Bystander CPR more likely in affluent neighborhoods
By Janet Christenbury | Woodruff Health Sciences Center | Oct. 28, 2012
Residents living in high-income white and high-income integrated neighborhoods were more likely to receive bystander CPR (cardiopulmonary resuscitation) during an out-of-hospital cardiac arrest than arrest victims in low-income black neighborhoods, according to a publication in the Oct. 25 issue of the New England Journal of Medicine (NEJM). Arrest victims in low-income white, low-income integrated and high-income black neighborhoods were also less likely to receive bystander CPR.
In an effort to look at future CPR training processes and public health planning, researchers from Emory University, the University of Colorado and several other institutions wanted to better understand the effects of different neighborhoods on the probability of receiving bystander CPR in out-of-hospital cardiac arrests. More than 300,000 out-of-hospital cardiac arrests occur in the U.S. each year, with outcomes varying depending on geographic location of the patient, according to the researchers.
Using surveillance data that was prospectively submitted from 29 U.S. sites to the Cardiac Arrest Registry to Enhance Survival (CARES), the researchers looked at data from Oct. 1, 2005 through Dec. 31, 2009, accessing the relationship between income and racial/ethnic composition of a neighborhood and bystander CPR administered. Out of 14,225 usable cardiac arrests registered in CARES, bystander CPR was provided to 4,068 patients.
"We have learned that the neighborhood where we live connects us to the chances of receiving bystander CPR, or not, during a cardiac arrest," says Bryan McNally, associate professor in the Department of Emergency Medicine at Emory University School of Medicine and Rollins School of Public Health and co-author of this study. "Arrest victims who received bystander CPR were more likely to be male and white. Black and Latino patients were less likely to receive CPR. The association was most apparent in low-income black neighborhoods where the odds of receiving bystander CPR was 50 percent lower than that of a high-income non-black neighborhood."
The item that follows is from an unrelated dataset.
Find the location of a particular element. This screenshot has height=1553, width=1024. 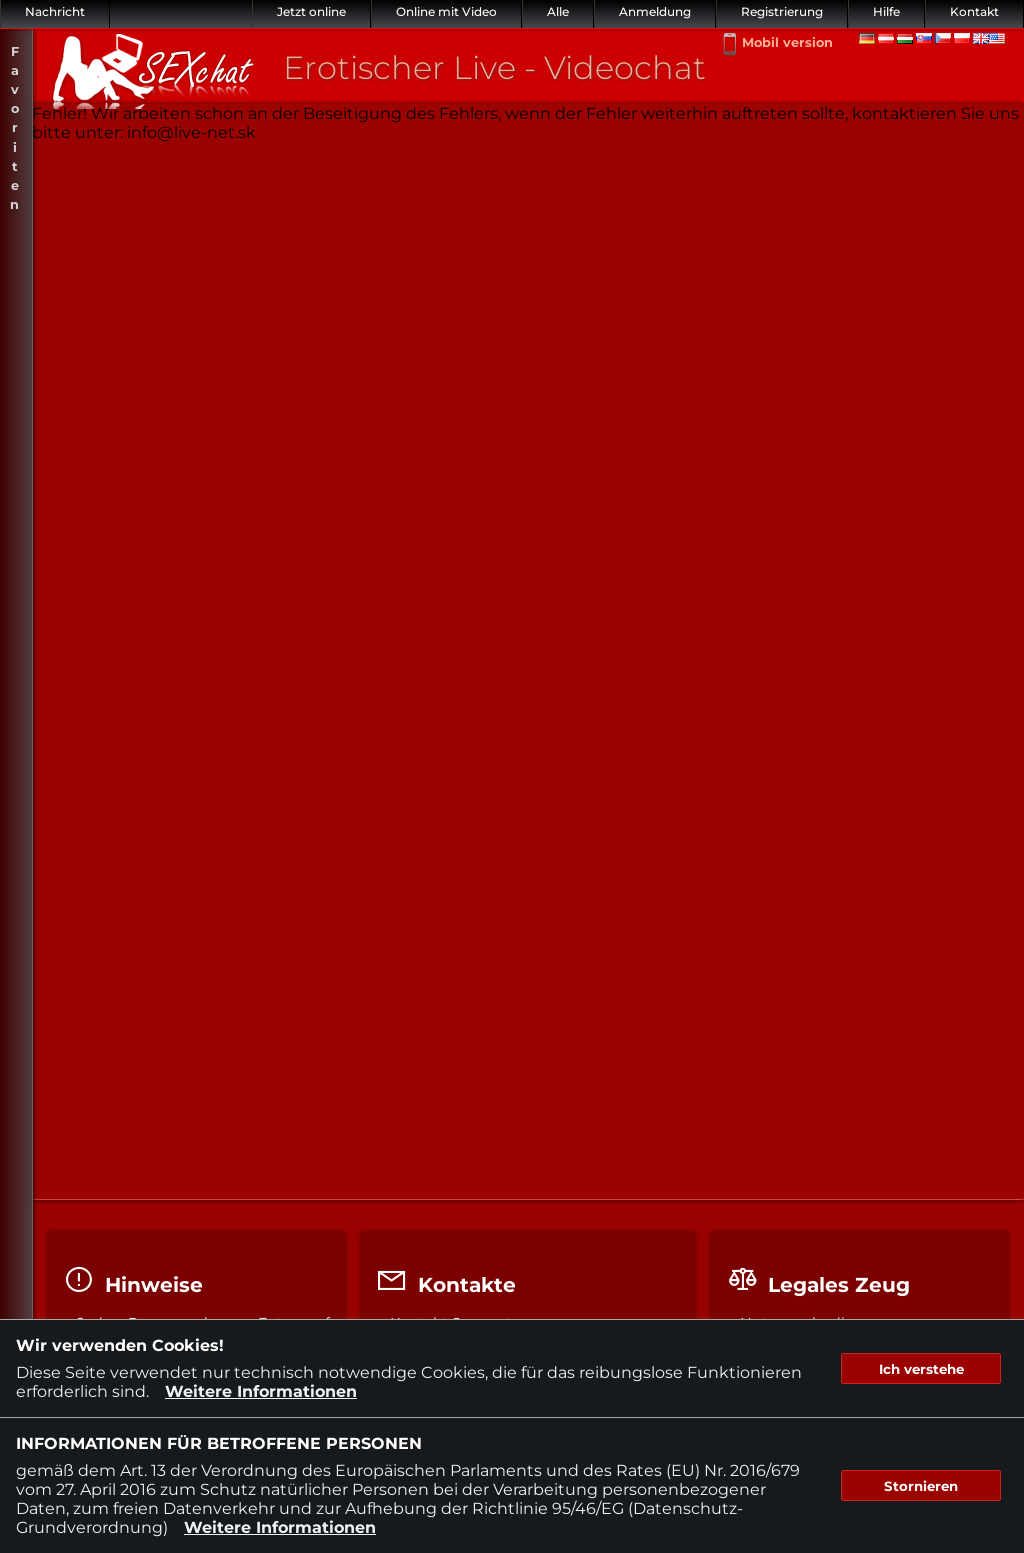 Registrierung is located at coordinates (782, 11).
Neighborhoods were defined as high- versus low-income based on a median household income threshold of $40,000 and as white or black if more than 80 percent of the census tract was predominately of one race. Neighborhoods without a predominant racial/ethnic composition were defined as integrated.
The researchers say because of their findings, there needs to be a commitment to globally increase CPR training efforts for all people. Historically, CPR training required multiple hours of training, was considered intimidating and was offered in conventional settings, such as workplaces and schools. Today, CPR training is faster, simpler, less intimidating and easier to remember.
"Rather than widely blanketing the entire U.S. with CPR training, a targeted, tailored approach in these"high-risk" neighborhoods may be a more efficient method, given limited resources," says McNally.
The CARES program was developed by Emory’s Department of Emergency Medicine faculty, and has been funded by the CDC for the past eight years.